Mark Fagiano's journey with Optimizely isn't just about platform adoption — it's about transformation. When he joined Road Scholar in 2017 as the first person in charge of CMS, the organization was just starting to explore what integrated marketing technology could do. Nine years later, they're running the full Optimizely One stack with doubled mobile conversion rates, an award-winning experimentation program, and Opal AI rolling out across the entire marketing team.
The path wasn't linear. It was built on frustration — scattered platforms that didn't talk to each other, duplicate edits, impossible approval tracking, and a limited experimentation tool that couldn't deliver the flexibility they needed. Each new component solved a specific pain point: CMP streamlined content chaos, Experimentation replaced inflexible tools, ODP filled the marketing database gap, and Opal automated repetitive tasks that were eating up strategic capacity.
What makes Road Scholar's story remarkable isn't just the metrics, though those speak for themselves. It's the willingness to take calculated risks on high-stakes projects: checkout redesigns that could tank revenue, AI adoption despite organizational uncertainty, and personalization overhauls that require stepping back before moving forward. They test every component, prove every change, and never launch without data backing them up.
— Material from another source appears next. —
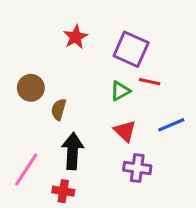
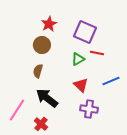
brown circle: (31, 88) -> (42, 45), moved
black arrow: (72, 151) -> (47, 98), turned -55
red cross: (63, 191) -> (41, 124), turned 32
Mark's advice to his younger self captures it perfectly: don't be afraid to take a chance. When organizations don't know what to do with AI, that's exactly when you push forward and prove the use case. Every few years, Road Scholar reevaluates their platform against competitors. And every time, they land back on Optimizely — not because they're locked in, but because no other ecosystem offers the same strength across every component.
After nine years of partnership, Mark's team has never hit a wall. And with the Optimizely One Award recognizing their platform mastery, they're just getting started.